◆ YOUR GOAL
Please write out only the lines from the line with "Harv's Pattaya Beach Pics" to the line with "Postage Prices and Fees", inclusive, exactly as they stand below, without the pictures.

◆ DATA SHOWN
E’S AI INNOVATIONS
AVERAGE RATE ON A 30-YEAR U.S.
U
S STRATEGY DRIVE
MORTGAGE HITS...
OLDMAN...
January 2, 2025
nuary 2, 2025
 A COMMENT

* * *

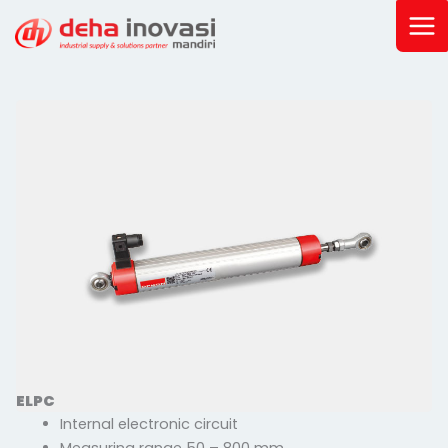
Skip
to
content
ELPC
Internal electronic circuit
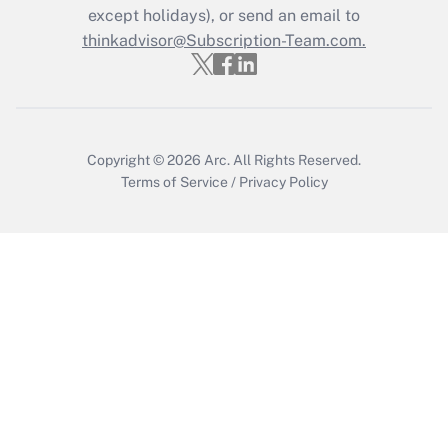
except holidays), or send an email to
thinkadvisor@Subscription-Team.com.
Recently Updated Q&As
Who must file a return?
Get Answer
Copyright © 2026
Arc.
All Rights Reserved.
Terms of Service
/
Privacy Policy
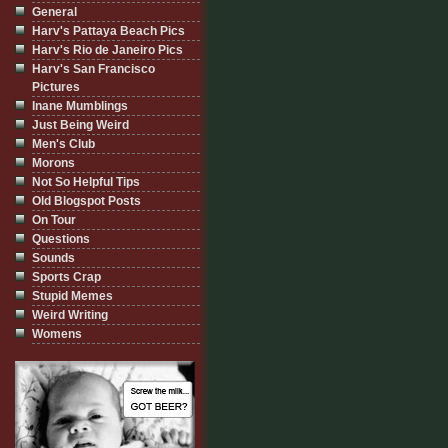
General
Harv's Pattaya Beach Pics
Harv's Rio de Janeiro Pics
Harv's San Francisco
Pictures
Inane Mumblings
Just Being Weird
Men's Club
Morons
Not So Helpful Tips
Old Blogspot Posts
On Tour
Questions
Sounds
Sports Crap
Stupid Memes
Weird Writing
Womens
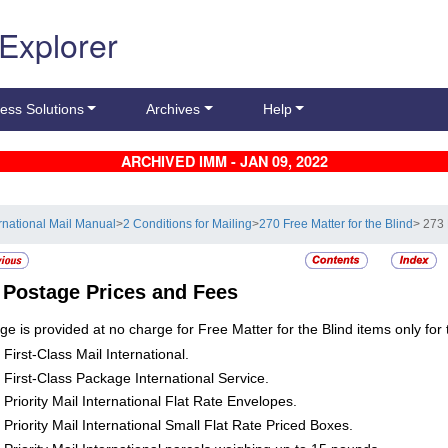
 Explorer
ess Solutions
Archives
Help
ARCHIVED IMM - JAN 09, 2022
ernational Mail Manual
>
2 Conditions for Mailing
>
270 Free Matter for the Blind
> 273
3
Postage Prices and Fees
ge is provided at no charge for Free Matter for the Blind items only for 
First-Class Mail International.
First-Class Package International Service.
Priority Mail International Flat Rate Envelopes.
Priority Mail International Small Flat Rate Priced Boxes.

--

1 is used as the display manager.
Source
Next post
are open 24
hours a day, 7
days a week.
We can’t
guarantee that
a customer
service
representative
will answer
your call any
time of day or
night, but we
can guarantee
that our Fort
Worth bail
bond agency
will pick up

◆ FINISHED EXERCISE
Harv's Pattaya Beach Pics
Harv's Rio de Janeiro Pics
Harv's San Francisco
Pictures
Inane Mumblings
Just Being Weird
Men's Club
Morons
Not So Helpful Tips
Old Blogspot Posts
On Tour
Questions
Sounds
Sports Crap
Stupid Memes
Weird Writing
Womens
 Explorer
ess Solutions
Archives
Help
ARCHIVED IMM - JAN 09, 2022
ernational Mail Manual
>
2 Conditions for Mailing
>
270 Free Matter for the Blind
> 273
3
Postage Prices and Fees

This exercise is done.